National Center for High-performance Computing

High-performance scientific and quantum computing

Chun-Yu Chris Lin
https://sites.google.com/site/lincytw/

Research Field

Natural Science-oriented Research

Introduction

My research lies at the intersection of HPC and theoretical physics. Beyond simulating hyperbolic PDEs in numerical relativity and astrophysics, I collaborate with users to parallelize and optimize codes to push computing capacities. Joining KAGRA in 2017, I began conducting gravitational wave detection and parameter estimation as multi-channel time-series analysis problems; these challenges offer significant applications in statistics and quantum computation. Since 2021, I have focused on quantum computing, specifically exploring quantum-classical hybrid frameworks and algorithms.

On the service side, I support the computing of two science projects: managing a CMS Tier-2 site for the WLCG in collaboration with Taiwan's CMS group since 2015 (under the CERN-Taiwan MoU) and contributing to the International Gravitational-Wave Network (IGWN) via the Open Science Grid (OSG) since 2023.

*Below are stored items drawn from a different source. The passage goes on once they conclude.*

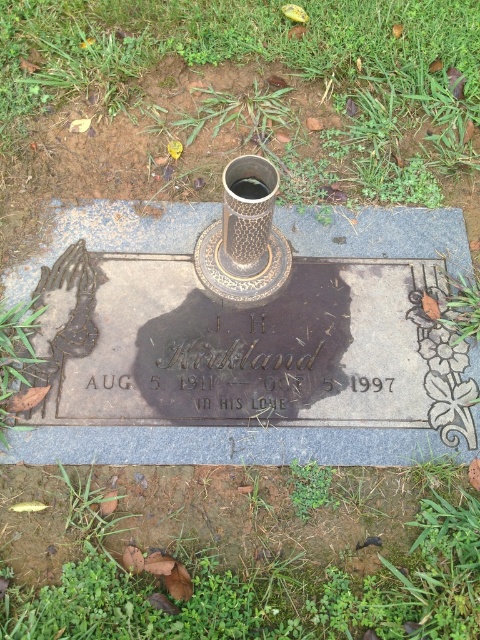 Is green grass at center closer to the viewer compared to green grass at lower center?

No, it is not.

Where is `green grass at center`? green grass at center is located at coordinates click(238, 97). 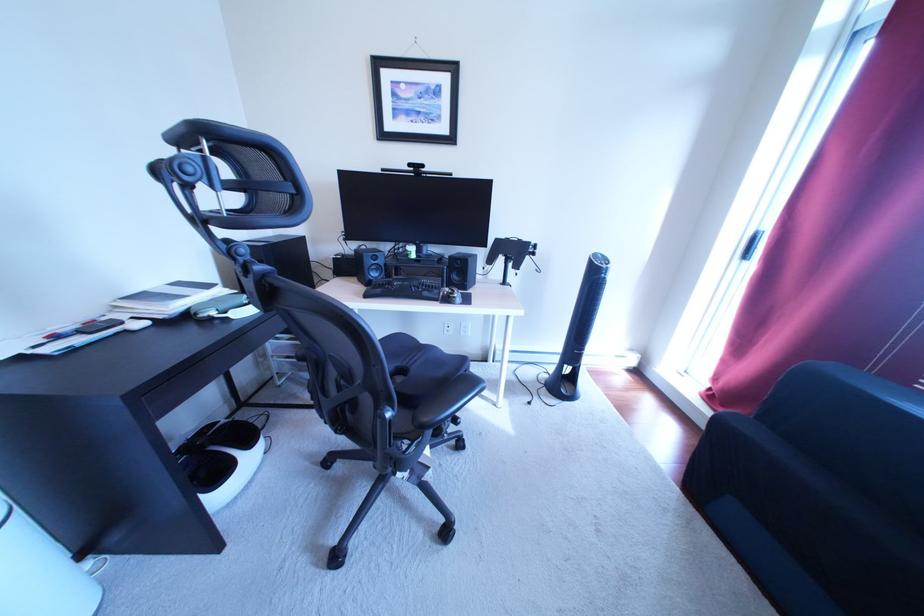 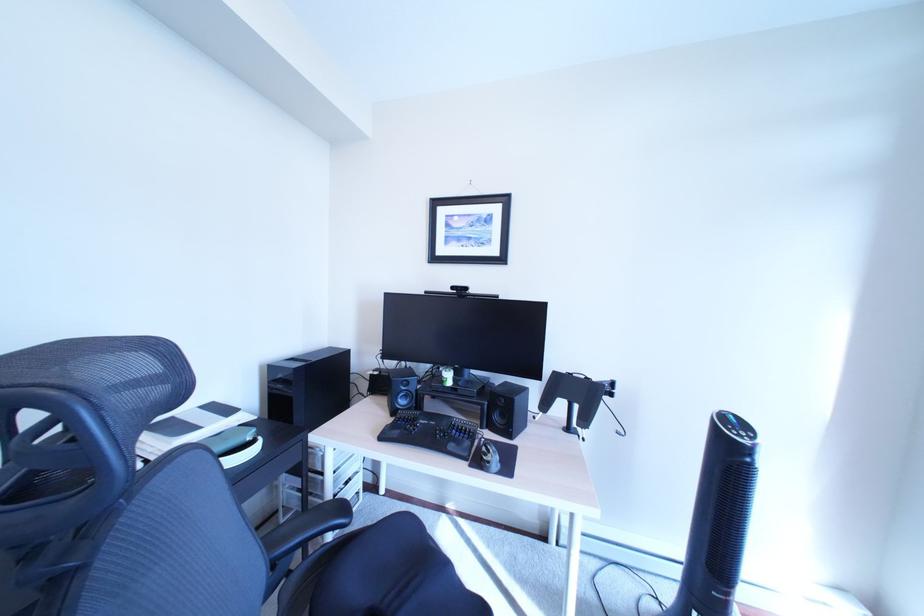 How did the camera likely rotate?

The rotation direction of the camera is left-up. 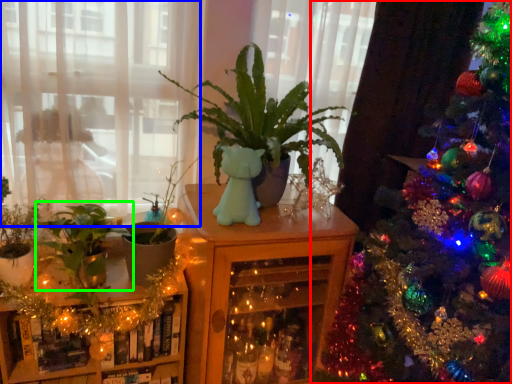 Question: Considering the real-world distances, which object is closest to christmas tree (highlighted by a red box)? window (highlighted by a blue box) or houseplant (highlighted by a green box).

Choices:
 (A) window
 (B) houseplant

Answer: (B) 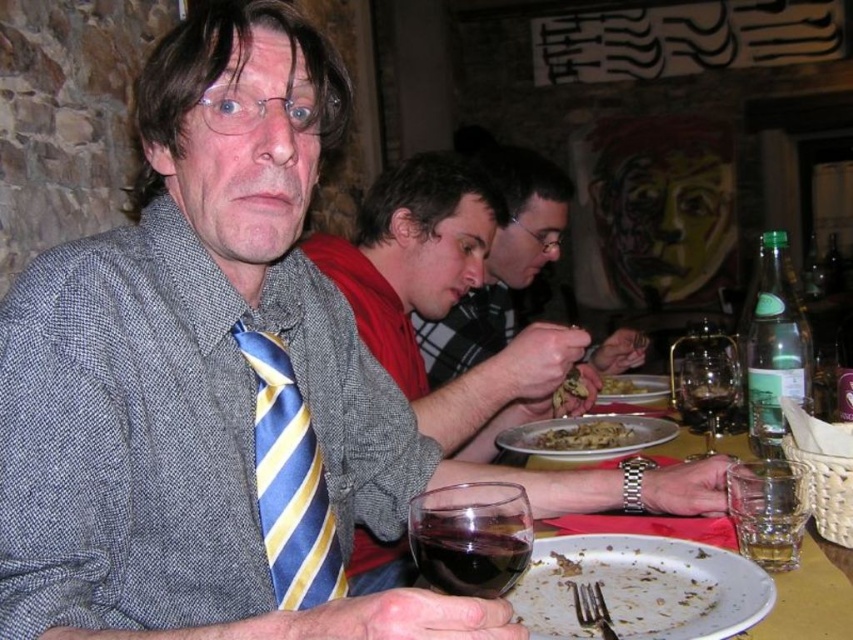 Question: Which point is farther to the camera?

Choices:
 (A) (521, 525)
 (B) (331, 564)
 (C) (532, 445)

Answer: (C)

Question: Observing the image, what is the correct spatial positioning of white porcelain plate at center in reference to yellowish matte pasta at center?

Choices:
 (A) above
 (B) below

Answer: (B)

Question: Which object is the farthest from the golden brown pasta at center?

Choices:
 (A) yellowish matte pasta at center
 (B) white matte plate at center
 (C) white porcelain plate at center
 (D) brown crumbly bread at center

Answer: (C)

Question: Can you confirm if white porcelain plate at center is smaller than dark red glass at center?

Choices:
 (A) no
 (B) yes

Answer: (A)

Question: Which point appears closest to the camera in this image?

Choices:
 (A) (633, 390)
 (B) (283, 440)
 (C) (503, 572)

Answer: (C)

Question: Is transparent glass wine glass at center closer to camera compared to golden brown pasta at center?

Choices:
 (A) yes
 (B) no

Answer: (A) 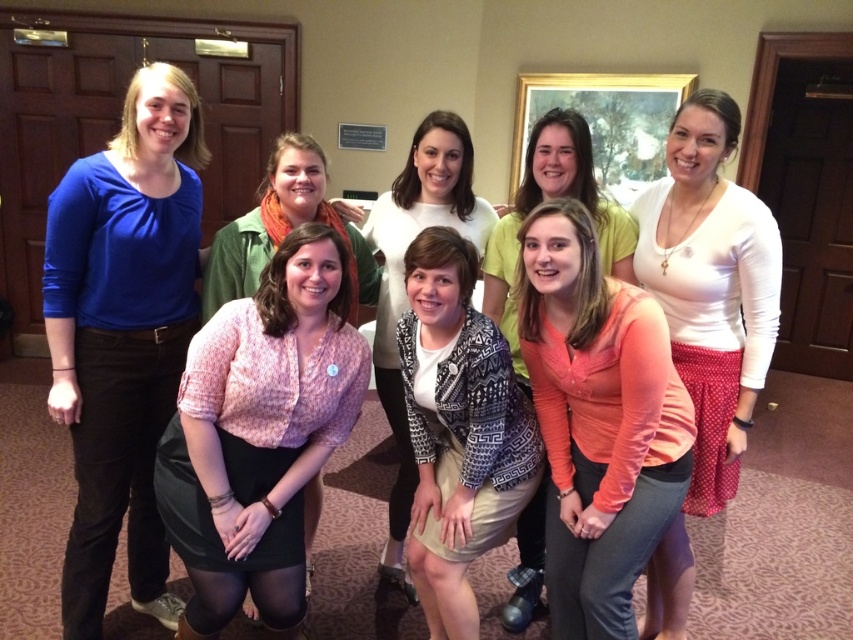 You are standing in the room and want to find the matte blue blouse at upper left. According to the coordinates provided, where should you look relative to the framed picture on the wall?

The matte blue blouse at upper left is located at point coordinates, so you should look towards the upper left area of the image to find it. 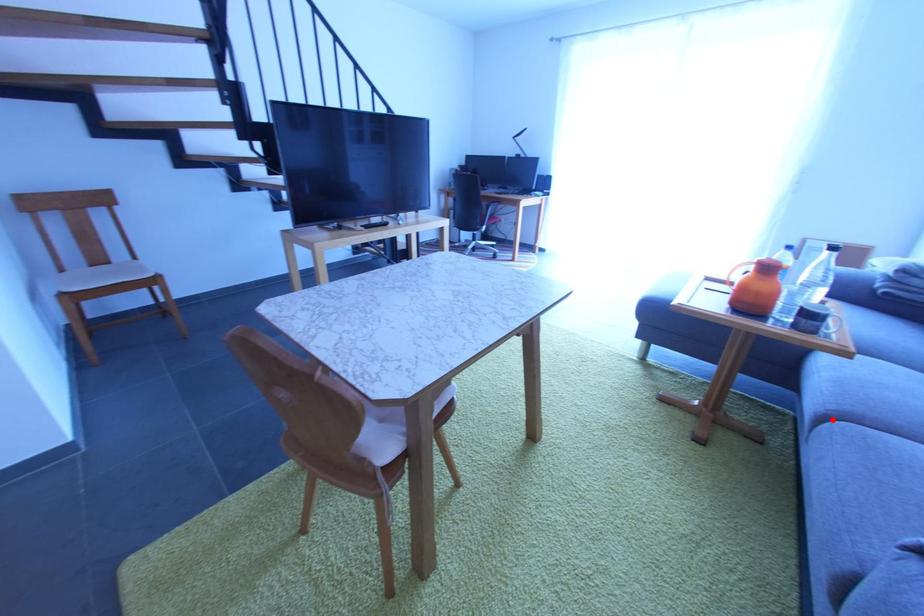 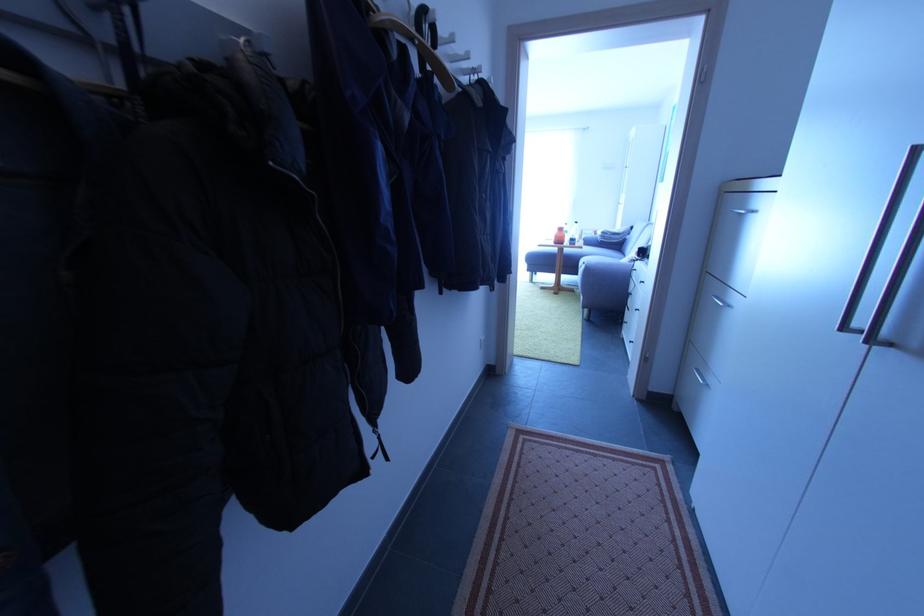 Question: A red point is marked in image1. In image2, is the corresponding 3D point closer to the camera or farther? Reply with the corresponding letter.

Choices:
 (A) The corresponding 3D point is closer.
 (B) The corresponding 3D point is farther.

Answer: (A) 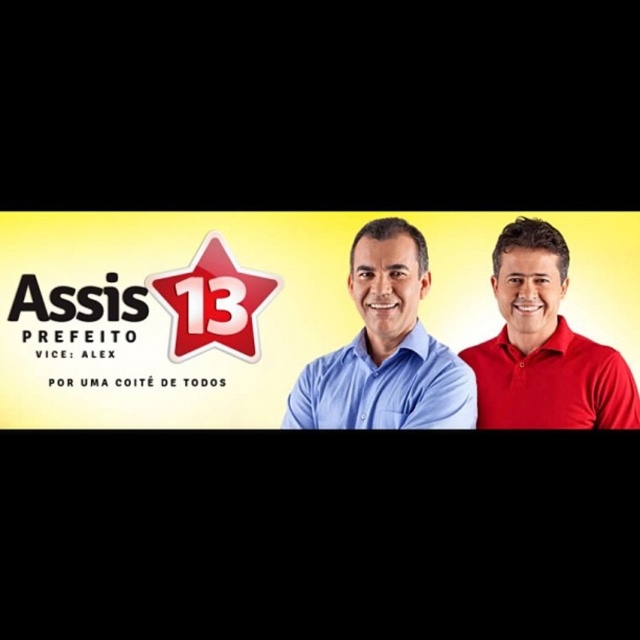 Does point (300, 392) lie in front of point (256, 340)?

Yes, it is in front of point (256, 340).

What do you see at coordinates (385, 348) in the screenshot?
I see `blue shirt at center` at bounding box center [385, 348].

Find the location of a particular element. The image size is (640, 640). blue shirt at center is located at coordinates (385, 348).

How much distance is there between blue shirt at center and red smooth polo shirt at right?

blue shirt at center and red smooth polo shirt at right are 16.76 inches apart from each other.

Who is taller, blue shirt at center or red smooth polo shirt at right?

Standing taller between the two is red smooth polo shirt at right.

The width and height of the screenshot is (640, 640). Describe the element at coordinates (385, 348) in the screenshot. I see `blue shirt at center` at that location.

The image size is (640, 640). What are the coordinates of `blue shirt at center` in the screenshot? It's located at [x=385, y=348].

Is red smooth polo shirt at right wider than matte red star at center?

Correct, the width of red smooth polo shirt at right exceeds that of matte red star at center.

Which of these two, red smooth polo shirt at right or matte red star at center, stands shorter?

matte red star at center is shorter.

Locate an element on the screen. red smooth polo shirt at right is located at coordinates (545, 346). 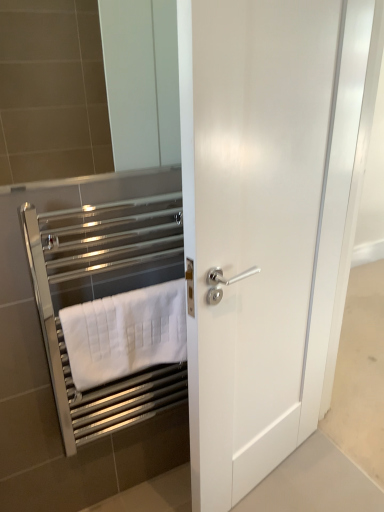 Question: Is chrome metallic towel rack at left thinner than white matte towel at left?

Choices:
 (A) yes
 (B) no

Answer: (B)

Question: From the image's perspective, is chrome metallic towel rack at left below white matte towel at left?

Choices:
 (A) yes
 (B) no

Answer: (B)

Question: Does chrome metallic towel rack at left have a larger size compared to white matte towel at left?

Choices:
 (A) yes
 (B) no

Answer: (A)

Question: From a real-world perspective, does chrome metallic towel rack at left sit lower than white matte towel at left?

Choices:
 (A) yes
 (B) no

Answer: (B)

Question: Is chrome metallic towel rack at left facing away from white matte towel at left?

Choices:
 (A) no
 (B) yes

Answer: (B)

Question: Is chrome metallic towel rack at left taller than white matte towel at left?

Choices:
 (A) no
 (B) yes

Answer: (B)

Question: Is white glossy door at center shorter than white matte towel at left?

Choices:
 (A) no
 (B) yes

Answer: (A)

Question: Considering the relative sizes of white glossy door at center and white matte towel at left in the image provided, is white glossy door at center bigger than white matte towel at left?

Choices:
 (A) yes
 (B) no

Answer: (A)

Question: Can you confirm if white glossy door at center is smaller than white matte towel at left?

Choices:
 (A) no
 (B) yes

Answer: (A)

Question: Considering the relative sizes of white glossy door at center and white matte towel at left in the image provided, is white glossy door at center wider than white matte towel at left?

Choices:
 (A) no
 (B) yes

Answer: (B)

Question: Is white glossy door at center positioned far away from white matte towel at left?

Choices:
 (A) yes
 (B) no

Answer: (B)

Question: Is white glossy door at center positioned before white matte towel at left?

Choices:
 (A) no
 (B) yes

Answer: (B)

Question: Is white glossy door at center at the back of white matte towel at left?

Choices:
 (A) no
 (B) yes

Answer: (A) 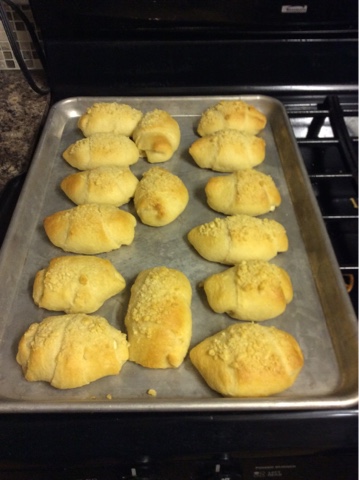 The width and height of the screenshot is (359, 480). In order to click on tray in this screenshot , I will do `click(322, 363)`. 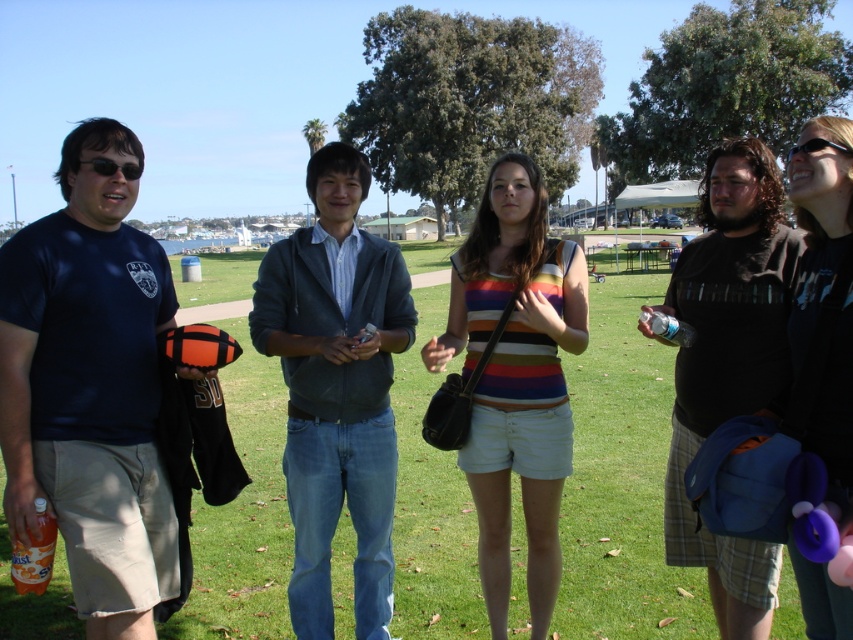 You are organizing a clothing donation drive and need to determine if the dark brown textured shirt at right and the black plastic sunglasses at upper right can fit into a donation box that has a maximum width capacity of 30 cm. Given their widths, can both items fit side by side in the box?

The dark brown textured shirt at right has a width less than the black plastic sunglasses at upper right. However, since the total width of both items combined is unknown, it is impossible to determine if they can fit side by side in the donation box with a 30 cm width limit without knowing the exact widths of each item.

Looking at this image, you are a photographer trying to capture a group photo of the matte black shirt at upper right and the matte black sunglasses at left. If you want to ensure both subjects are in focus, which one should you adjust the camera focus on first?

The matte black shirt at upper right has a larger width than the matte black sunglasses at left, so you should adjust the camera focus on the matte black shirt at upper right first to ensure both are in focus. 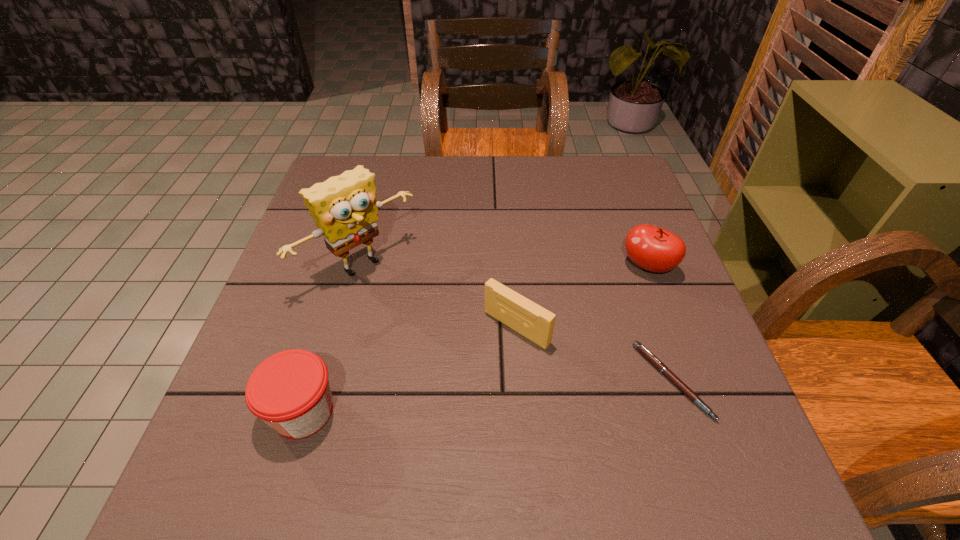 The height and width of the screenshot is (540, 960). Find the location of `pen that is at the right edge`. pen that is at the right edge is located at coordinates [658, 364].

Where is `apple at the right edge`? The height and width of the screenshot is (540, 960). apple at the right edge is located at coordinates (652, 248).

Find the location of a particular element. This screenshot has height=540, width=960. object at the near left corner is located at coordinates (290, 391).

This screenshot has height=540, width=960. Find the location of `object that is at the near right corner`. object that is at the near right corner is located at coordinates (658, 364).

The height and width of the screenshot is (540, 960). I want to click on free location at the far edge of the desktop, so click(434, 181).

Find the location of a particular element. This screenshot has width=960, height=540. vacant position at the near edge of the desktop is located at coordinates (544, 394).

Find the location of a particular element. The width and height of the screenshot is (960, 540). vacant space at the left edge is located at coordinates 342,301.

The width and height of the screenshot is (960, 540). In the image, there is a desktop. What are the coordinates of `vacant space at the right edge` in the screenshot? It's located at (627, 329).

You are a GUI agent. You are given a task and a screenshot of the screen. Output one action in this format:
    pyautogui.click(x=<x>, y=<y>)
    Task: Click on the blank space at the far right corner
    The image size is (960, 540).
    Given the screenshot: What is the action you would take?
    pyautogui.click(x=586, y=180)

The width and height of the screenshot is (960, 540). I want to click on unoccupied position between the third shortest object and the third object from left to right, so click(x=410, y=369). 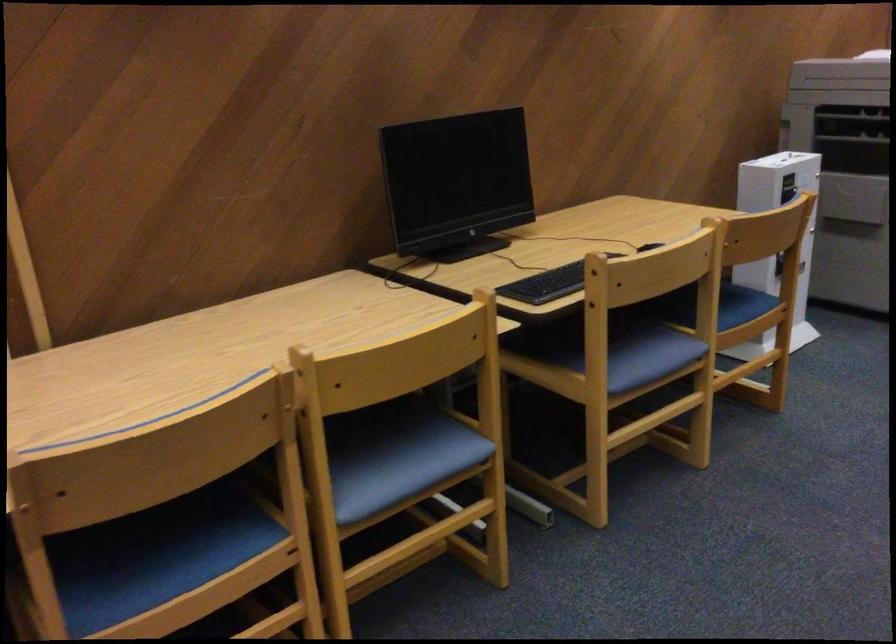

We are dedicated to the exploration of frontier computing technologies and their applications, leveraging the HPC resource at NCHC to bridge the gap between theoretical research and large-scale computational implementation.


Research Topics
  • Quantum Computing: Characterization, benchmark, and application of quantum algorithms for optimization and quantum simulation tasks. 
  • Computational Physics: Application with stencil-based PDE simulations utilizing adaptive mesh refinement (AMR). 
  • HPC Characterization: Performance benchmark, optimization, and profiling.

Honor

None


Educational Background
  • 2001/09 - 2009/07    PhD in Theoretical Physics, NCKU (Quantum Information & General Relativity)
  • 1996/09 - 2001/07    BSc in Physics, NCKU

Job Description

  • Investigate and implement quantum algorithms for tasks like optimization, quantum dynamics simulations, and quantum machine learning. These include, but are not limited to, annealing using the QUBO formulation and gate-based hybrid methods, such as QAOA.
  • Running simulations on GPU clusters or small-scale quantum devices using NVIDIA’s CUDA-Q or IBM’s Qiskit frameworks

Preferred Intern Educational Level

Open to all levels.

Skill sets or Qualities

  • Proficiency in Python or C/C++.
  • Bonus: Familiarity with quantum computing/mechanics is a plus.
     

Job Description

  • Investigate GPU parallel programming frameworks such as KOKKOS or AMReX.
  • Improve the MPI/OpenACC-based 3D finite difference/element simulation code (for the collective neutrino simulation) with the native CUDA or advanced frameworks.

Preferred Intern Educational Level

Open to all levels.

Skill sets or Qualities

  • Proficiency in C/C++ programming.
  • Experience with the finite difference method for solving PDEs.